Women in Wyoming exhibition opens at Center of the West, features those brave enough to follow dreams

Posted

When Lindsay Linton Buk found her dream of being a professional dancer came with a lifestyle she didn’t like, she refused to give up dreaming. She returned to Powell and found another: photography.

Following her new dreams paid off Friday night, as her new project, Women in Wyoming, debuted as an exhibit at the Buffalo Bill Center of the West. Hundreds attended a reception to celebrate the opening.

Linton Buk has her mother to thank for a parental push.

While she was searching for a new direction years ago, her mother Carol Linton suggested she enroll in Northwest College’s photo program. Linton Buk already loved the medium, having always been very artful — a dancer with a very creative mind, Carol Linton said.

“All of our presents were photography,” Carol Linton recalled. “She had a real talent.”

However, Linton Buk wasn’t convinced right away.

“I thought, I’ll try it for a semester and if it works out, amazing,” she said; if it didn’t work out, at least she was home.

“I ended up completely falling in love with the program,” Linton Buk said.

She already had a bachelor’s degree in history from Middlebury College, in Vermont. While at NWC she found mixing the two was a good combination. Her first project — a series of portraits called “Been Here for Generations” featuring farm families of Powell — was an immediate hit.

“I think her history degree and her love for storytelling played into the project,” her mother said.

Since then, Linton Buk has been featured in national publications such as American Airlines Way, Cosmopolitan and Cowboys and Indians Magazine. She also opened a studio in Jackson called Linton Productions.

When she left for college on the East Coast, she never thought she’d come back.

“Growing up in Wyoming, I never imagined I’d have a future in my home state,” Linton Buk said. “So when I came back, I felt strongly about showing what is possible and the many pathways to success.”

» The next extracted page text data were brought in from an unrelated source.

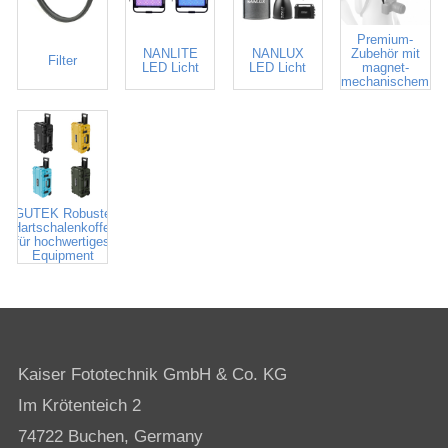
FIDLOCK
Premium-
NANLITE
NANLUX
Zubehör mit
Filter
LED Licht
LED Licht
magnet-
mechanischem
Verschluss
GUTEK Robuste
Hartschalenkoffer
für hochwertiges
Equipment
Kaiser Fototechnik GmbH & Co. KG
Im Krötenteich 2
74722 Buchen, Germany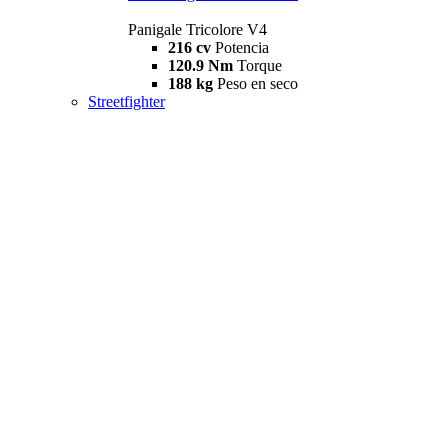
Panigale Tricolore V4
216 cv
Potencia
120.9 Nm
Torque
188 kg
Peso en seco
Streetfighter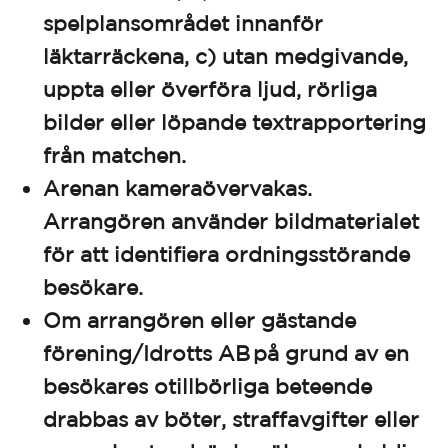
spelplansområdet innanför
läktarräckena, c) utan medgivande,
uppta eller överföra ljud, rörliga
bilder eller löpande textrapportering
från matchen.
Arenan kameraövervakas.
Arrangören använder bildmaterialet
för att identifiera ordningsstörande
besökare.
Om arrangören eller gästande
förening/Idrotts AB på grund av en
besökares otillbörliga beteende
drabbas av böter, straffavgifter eller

Her mission was to show Wyoming’s brave, strong, and impactful women — sharing the possibilities she didn’t have when she was growing up. Through photos, text and audio, her “Women in Wyoming” project tells inspiring stories of contemporary Wyoming women through art and media, “celebrating their achievements, power, and learned wisdom.”

Her goal is to urge trailblazing, ambitious, community-minded women and girls to step forward and fulfill their highest ambitions in life. She did so by highlighting the successes of dozens of Wyoming women, including Marilyn Kite (Wyoming’s first female Supreme Court justice and chief justice), Affie Ellis (the state’s first Native American state senator) and even groups like Climb Wyoming (a statewide nonprofit empowering low-income, single mothers by providing free job training, mental health counseling and job placement).

“I learned something from each and every one of them,” Linton Buk said. “I love all of them.”

She recorded audio interviews with her subjects, allowing people to hear the inspirational tales, but her passion is portraits.

“There’s a real conversational element with a portrait. I love working with people one-on-one and learning about their lives,” she said.

Linton Buk decided to shoot the entire project with old school medium format film cameras. She felt film captured the physicality of the Equality State and, while she was taking a risk, she loved the anticipation of waiting for the film to be processed.

“I love getting the film back,” she said. “It’s so beautiful — and it’s fun.”

It was also a practical decision. Knowing she wanted to go large for the prints, medium format was necessary. Digital medium format cameras can cost $40,000 to $50,000, but original film versions, complete with lenses, are available for a fraction of the cost.

Among those in attendance at Friday’s event at the Center of the West were Debby and David Hopkins. The couple met Linton Buk through traditional channels: They needed a portrait and, after some shopping around, decided she would be perfect for their project. After working with Linton Buk, they became fans.

“When I walked into her studio, her [photographs] took my breath away,” said Debby; she’s served as an executive at multiple companies, including CFO at The Boeing Company, general auditor at General Motors and VP of Finance at GM Europe in Zurich.

But it was the time spent with Linton Buk that changed the power couple from clients to supporters of the Women in Wyoming project. Both Hopkinses had been photographed often for the corporate world, but had never met anyone quite like Linton Buk.

“I had never had a photographer who took so much time to getting to know [me] and trying to understand the message I wanted to project,” Debby Hopkins said. “I was blown away by that.”

The Hopkinses became mentors for Linton Buk and have worked with her on the project for almost two years now.

“The process, the precision and the passion she has put into this is stunning,” Debby Hopkins said.

As the moment Linton Buk was called to the podium came, she was understandably nervous.

But she was all smiles looking out at the audience, filled with many of her subjects, former instructors from NWC and friends and family.

“I have had the best adventure getting to know you — having coffee in your living rooms, flying in the back of a Blackhawk helicopter and getting to stay at sheep camp,” Linton Buk said. “[Thank you] to the brave souls who were courageous enough to follow their hearts and keep going. That’s what this is all about — to show the possibilities.”